Liberians return to the polls once more in a runoff to elect the successor of President Ellen Johnson Sirleaf following more than a month of delay over accusations of fraud and irregularities that beclouded the October 10, 2017 vote.
This time the voters have two candidates: Vice President Joseph Boakai and Senator George Manneh Weah from an exhaustive list of twenty in the first round.
Momentum are high and some nerves are beginning to buckle as the country decides its 24th President.
It is not a tight race as controversies surrounding the elections seem to suggest. It is a one-sided race that favors the former-footballer-turned-politician, who is poised to win by up to 60 percent of the votes on Tuesday.
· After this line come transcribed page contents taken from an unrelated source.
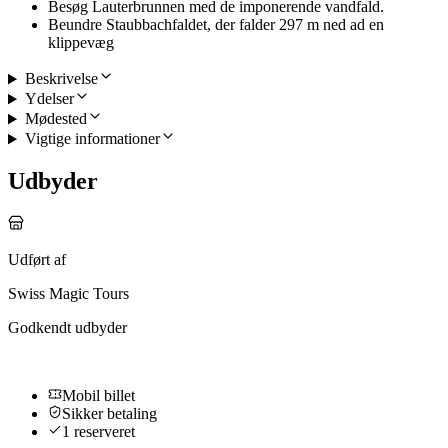
Besøg Lauterbrunnen med de imponerende vandfald.
Beundre Staubbachfaldet, der falder 297 m ned ad en
klippevæg
Beskrivelse
Ydelser
Mødested
Vigtige informationer
Udbyder
Udført af
Swiss Magic Tours
Godkendt udbyder
Mobil billet
Sikker betaling
1 reserveret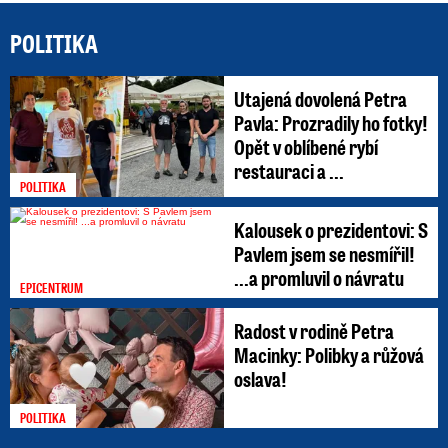
POLITIKA
Utajená dovolená Petra
Pavla: Prozradily ho fotky!
Opět v oblíbené rybí
restauraci a ...
POLITIKA
Kalousek o prezidentovi: S
Pavlem jsem se nesmířil!
...a promluvil o návratu
EPICENTRUM
Radost v rodině Petra
Macinky: Polibky a růžová
oslava!
POLITIKA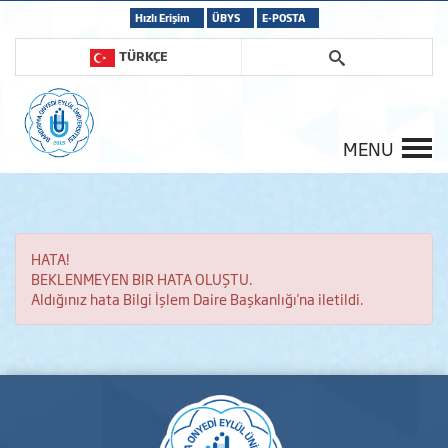
Hızlı Erişim
ÜBYS
E-POSTA
TÜRKÇE
MENU
HATA!
BEKLENMEYEN BIR HATA OLUŞTU.
Aldığınız hata Bilgi İşlem Daire Başkanlığı'na iletildi.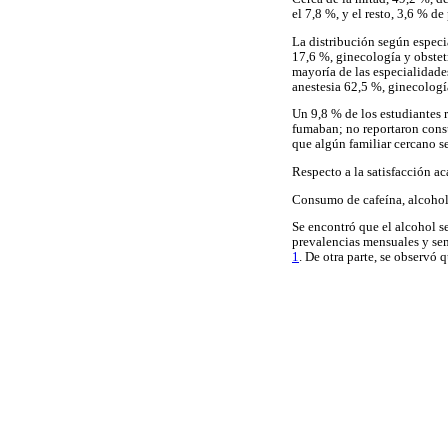
el 7,8 %, y el resto, 3,6 % de
La distribución según especi
17,6 %, ginecología y obstetr
mayoría de las especialidade
anestesia 62,5 %, ginecologí
Un 9,8 % de los estudiantes
fumaban; no reportaron consu
que algún familiar cercano s
Respecto a la satisfacción a
Consumo de cafeína, alcohol 
Se encontró que el alcohol se
prevalencias mensuales y se
1
. De otra parte, se observó 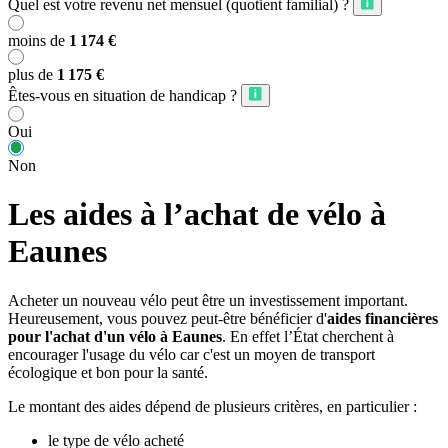
Quel est votre revenu net mensuel (quotient familial) ?
moins de
1 174 €
plus de
1 175 €
Êtes-vous en situation de handicap ?
Oui
Non
Les aides à l’achat de vélo à
Eaunes
Acheter un nouveau vélo peut être un investissement important.
Heureusement, vous pouvez peut-être bénéficier d'
aides financières
pour l'achat d'un vélo à Eaunes
. En effet l’État cherchent à
encourager l'usage du vélo car c'est un moyen de transport
écologique et bon pour la santé.
Le montant des aides dépend de plusieurs critères, en particulier :
le type de vélo acheté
If the results turn out to be tight, it will be due to the unpredictability of those who did not turn out, invalid votes and dirty final voters’ roster.
Here are six reasons why Mr. Weah will be the next president of Liberia.
1. Just the Numbers
Numbers are discrete; they don’t tell the whole story. But that is nearly the opposite when it comes to elections’ results. Here, only numbers matter.
Senator Weah obtained nearly 40 percent of the total number of valid votes cast. Vice President Boakai obtained nearly 30 percent.
So, Weah has a less difficult task to obtain 50 percent and above. He is just around 10 percent to 50 percent, while Boakai has just over 20 percent.
There are other things to consider here, including the number of invalid votes, those who did not turnout and the dirty voters’ roster.
Because we do not have an idea on the standings of the two candidates in those categories, we focus on the results of the October 10 votes, which we have at our disposal.
The key to our analysis here is very simple. We target counties won by the pair. In places where neither of them won, we look into their position—second and third.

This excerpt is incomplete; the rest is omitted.